I nuovi business dei Piromalli. Operazione “Provvidenza”: la Dda vuole tutti a giudizio
Frutta, alberghi, narcotraffico, grandi firme: gli affari della potente cosca reggina dei Piromalli non avrebbero confini.
Da sud a nord dell’Italia: a partire dalla “penetrazione” nel tessuto economico della Piana di Gioia Gauro e dalla capacità del clan di controllare gli apparati imprenditoriali, soprattutto quelli nei settori immobiliare e agroalimentare.

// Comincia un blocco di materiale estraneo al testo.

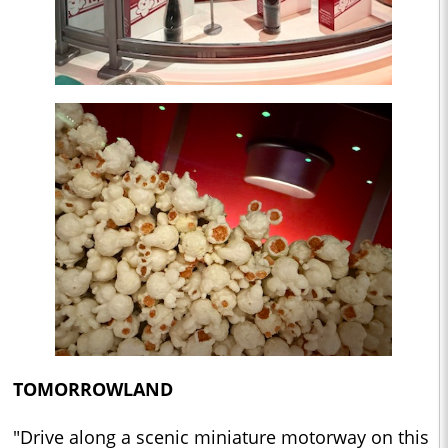
TOMORROWLAND
"Drive along a scenic miniature motorway on this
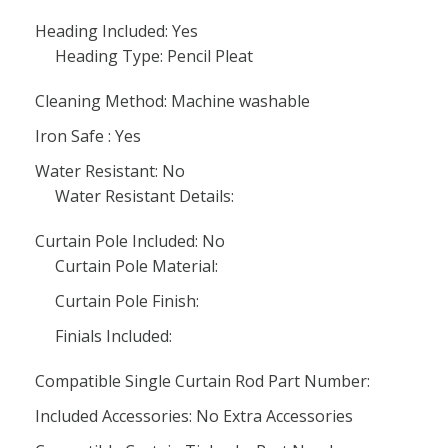
Heading Included: Yes
Heading Type: Pencil Pleat
Cleaning Method: Machine washable
Iron Safe : Yes
Water Resistant: No
Water Resistant Details:
Curtain Pole Included: No
Curtain Pole Material:
Curtain Pole Finish:
Finials Included:
Compatible Single Curtain Rod Part Number:
Included Accessories: No Extra Accessories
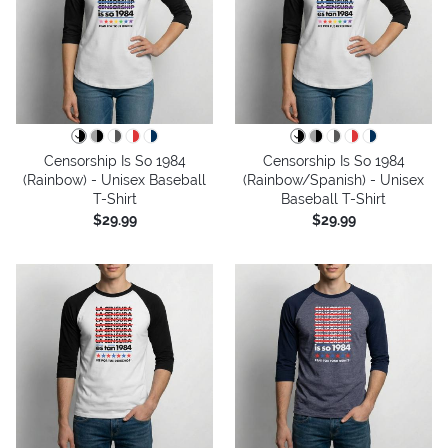
Censorship Is So 1984
Censorship Is So 1984
(Rainbow) - Unisex Baseball
(Rainbow/Spanish) - Unisex
T-Shirt
Baseball T-Shirt
$29.99
$29.99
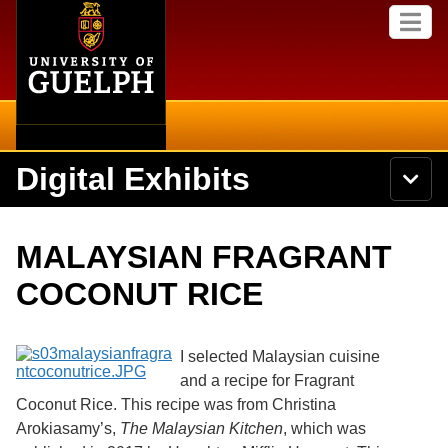
Home
Skip to
M
main
e
content
n
u
Digital Exhibits
S
N
Searc
e
a
a
v
r
Home
i
Academics
c
Secondary menu
MALAYSIAN FRAGRANT
g
h
a
U
Browse Items
Campus
COCONUT RICE
t
n
i
i
o
International
Browse Collections
v
n
e
I selected Malaysian cuisine
Library
r
and a recipe for Fragrant
Browse Exhibits
s
Coconut Rice. This recipe was from Christina
i
Research
t
Arokiasamy’s,
The Malaysian Kitchen
, which was
Browse by Tags
y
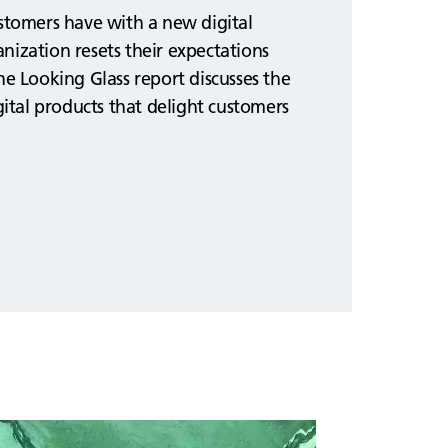
ustomers have with a new digital
nization resets their expectations
he Looking Glass report discusses the
igital products that delight customers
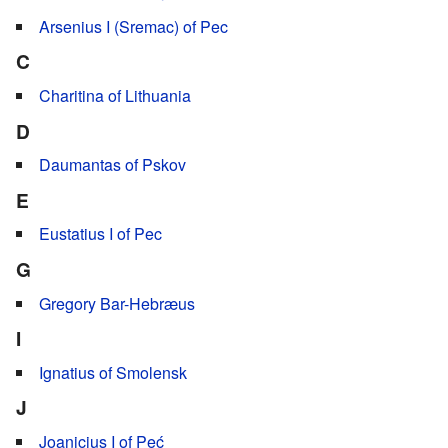
Arsenius I (Sremac) of Pec
C
Charitina of Lithuania
D
Daumantas of Pskov
E
Eustatius I of Pec
G
Gregory Bar-Hebræus
I
Ignatius of Smolensk
J
Joanicius I of Peć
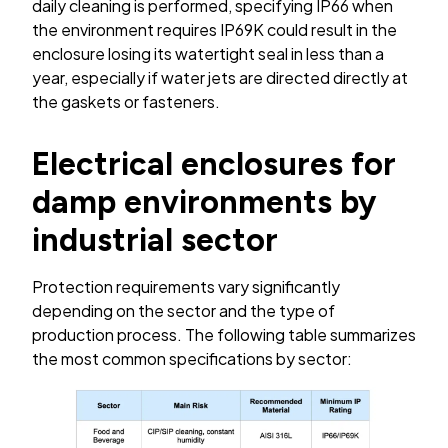
daily cleaning is performed, specifying IP66 when
the environment requires IP69K could result in the
enclosure losing its watertight seal in less than a
year, especially if water jets are directed directly at
the gaskets or fasteners.
Electrical enclosures for
damp environments by
industrial sector
Protection requirements vary significantly
depending on the sector and the type of
production process. The following table summarizes
the most common specifications by sector:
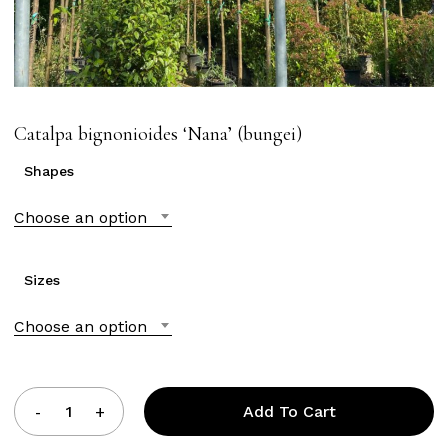
Catalpa bignonioides ‘Nana’ (bungei)
Shapes
Choose an option
Sizes
Choose an option
Add To Cart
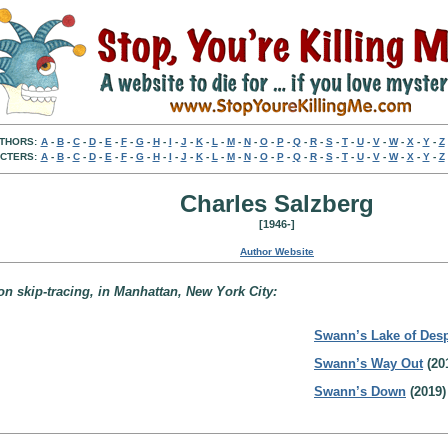
THORS:
A
-
B
-
C
-
D
-
E
-
F
-
G
-
H
-
I
-
J
-
K
-
L
-
M
-
N
-
O
-
P
-
Q
-
R
-
S
-
T
-
U
-
V
-
W
-
X
-
Y
-
Z
CTERS:
A
-
B
-
C
-
D
-
E
-
F
-
G
-
H
-
I
-
J
-
K
-
L
-
M
-
N
-
O
-
P
-
Q
-
R
-
S
-
T
-
U
-
V
-
W
-
X
-
Y
-
Z
Charles Salzberg
[1946-]
Author Website
on skip-tracing, in Manhattan, New York City:
Swann’s Lake of Desp
Swann’s Way Out
(20
Swann’s Down
(2019)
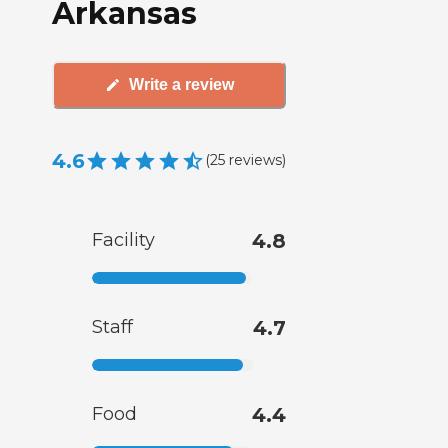
Arkansas
Write a review
4.6
(
25
reviews
)
Facility
4.8
Staff
4.7
Food
4.4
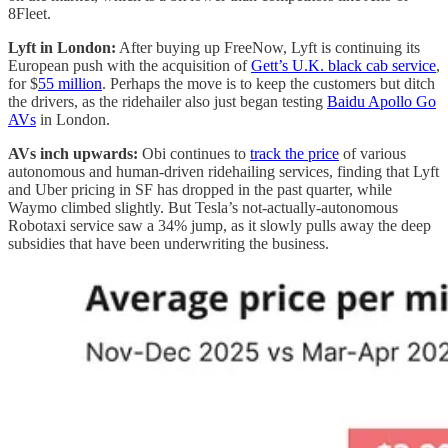
8Fleet.
Lyft in London:
After buying up FreeNow, Lyft is continuing its
European push with the acquisition of
Gett’s U.K. black cab service
,
for $
55 million
. Perhaps the move is to keep the customers but ditch
the drivers, as the ridehailer also just began testing
Baidu Apollo Go
AVs
in London.
AVs inch upwards:
Obi continues to
track the price
of various
autonomous and human-driven ridehailing services, finding that Lyft
and Uber pricing in SF has dropped in the past quarter, while
Waymo climbed slightly. But Tesla’s not-actually-autonomous
Robotaxi service saw a 34% jump, as it slowly pulls away the deep
subsidies that have been underwriting the business.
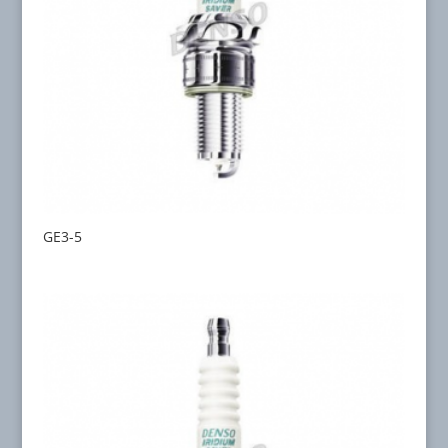
GE3-5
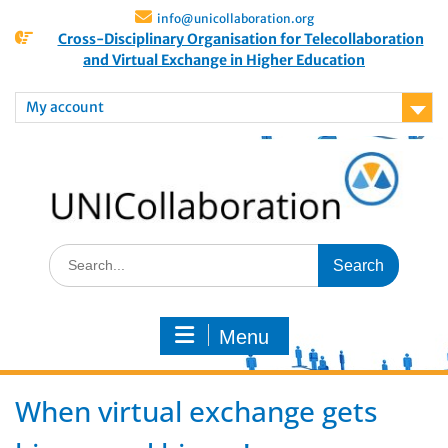
info@unicollaboration.org
Cross-Disciplinary Organisation for Telecollaboration
and Virtual Exchange in Higher Education
My account
Menu
When virtual exchange gets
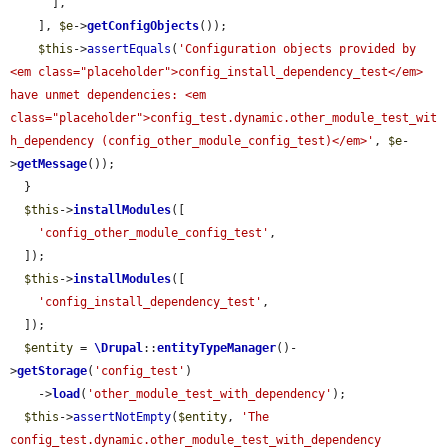
      ],

    ], 
$e
->
getConfigObjects
());

$this
->
assertEquals
(
'Configuration objects provided by 
<em class="placeholder">config_install_dependency_test</em> 
have unmet dependencies: <em 
class="placeholder">config_test.dynamic.other_module_test_wit
h_dependency (config_other_module_config_test)</em>'
, 
$e
-
>
getMessage
());

  }

$this
->
installModules
([

'config_other_module_config_test'
,

  ]);

$this
->
installModules
([

'config_install_dependency_test'
,

  ]);

$entity
 = 
\Drupal
::
entityTypeManager
()-
>
getStorage
(
'config_test'
)

    ->
load
(
'other_module_test_with_dependency'
);

$this
->
assertNotEmpty
(
$entity
, 
'The 
config_test.dynamic.other_module_test_with_dependency 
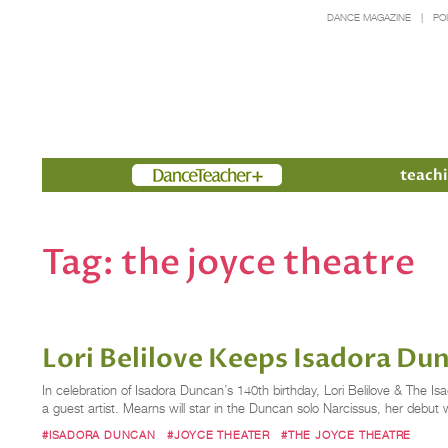
DANCE MAGAZINE
PO
Members
teachi
Tag:
the joyce theatre
Lori Belilove Keeps Isadora Du
In celebration of Isadora Duncan’s 140th birthday, Lori Belilove & The
a guest artist. Mearns will star in the Duncan solo Narcissus, her debu
#ISADORA DUNCAN
#JOYCE THEATER
#THE JOYCE THEATRE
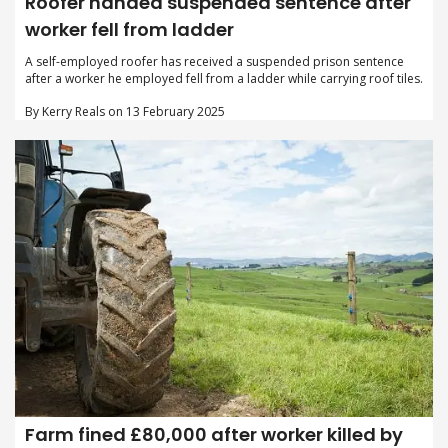
Roofer handed suspended sentence after
worker fell from ladder
A self-employed roofer has received a suspended prison sentence
after a worker he employed fell from a ladder while carrying roof tiles.
By Kerry Reals on 13 February 2025
Farm fined £80,000 after worker killed by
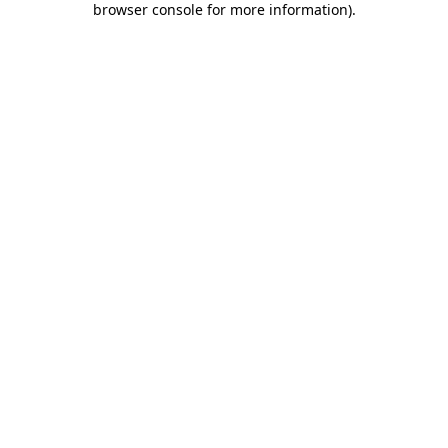
browser console for more information)
.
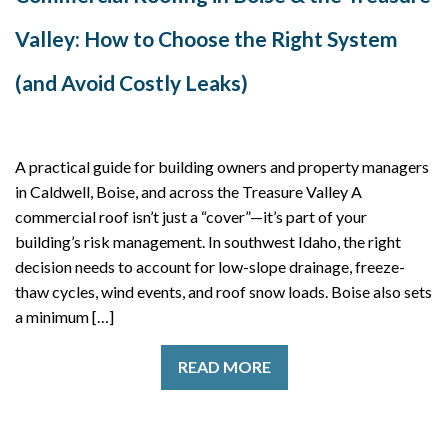
Valley: How to Choose the Right System
(and Avoid Costly Leaks)
A practical guide for building owners and property managers
in Caldwell, Boise, and across the Treasure Valley A
commercial roof isn’t just a “cover”—it’s part of your
building’s risk management. In southwest Idaho, the right
decision needs to account for low-slope drainage, freeze-
thaw cycles, wind events, and roof snow loads. Boise also sets
a minimum […]
READ MORE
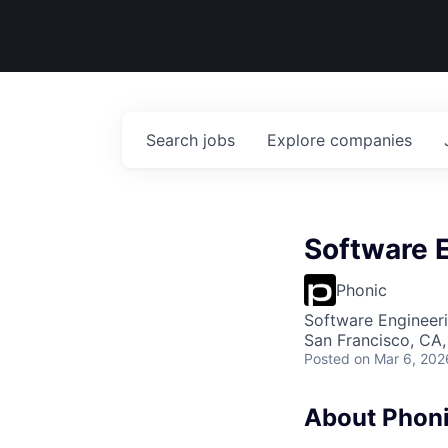
Search
jobs
Explore
companies
Software E
Phonic
Software Engineer
San Francisco, CA
Posted
on Mar 6, 202
About Phon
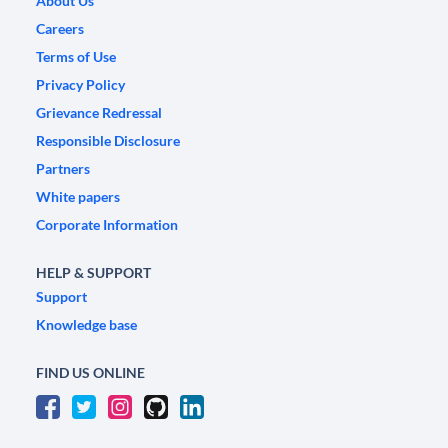
About Us
Careers
Terms of Use
Privacy Policy
Grievance Redressal
Responsible Disclosure
Partners
White papers
Corporate Information
HELP & SUPPORT
Support
Knowledge base
FIND US ONLINE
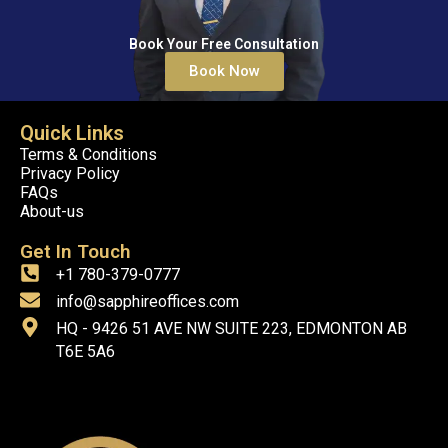
Book Your Free Consultation
Book Now
Quick Links
Terms & Conditions
Privacy Policy
FAQs
About-us
Get In Touch
+1 780-379-0777
info@sapphireoffices.com
HQ - 9426 51 AVE NW SUITE 223, EDMONTON AB
T6E 5A6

Ma anche gli interessi in Lombardia, dove si sarebbero infiltrati nel mercato ortofrutticolo di Milano; o all’estero, in particolare negli Stati Uniti, dove avrebbero invece controllato la rete di distribuzione di prodotti oleari.
Dunque, dall’ortofrutta all’edilizia, dal turismo ai centri commerciali, una longa manus quella dei Piromalli in nuovi business che, secondo gli inquirenti, sarebbero stati utilizzati in realtà per “ripulire” il denaro sporco.
Questo lo spaccato che emergerebbe nell’ambito dell’Operazione Provvidenza, scattata nel gennaio scorso, portando al fermo di oltre trenta persone - ritenute far parte della cosca egemone nel mandamento tirrenico reggino - e al sequestro di beni per un valore importante, circa 40 milioni di euro.
Per tutti i coinvolti arriva oggi la richiesta della Dda di rinvio a giudizio; la fissazione dell’udienza preliminare dovrebbe arrivare dopo il prossimo 2 di novembre.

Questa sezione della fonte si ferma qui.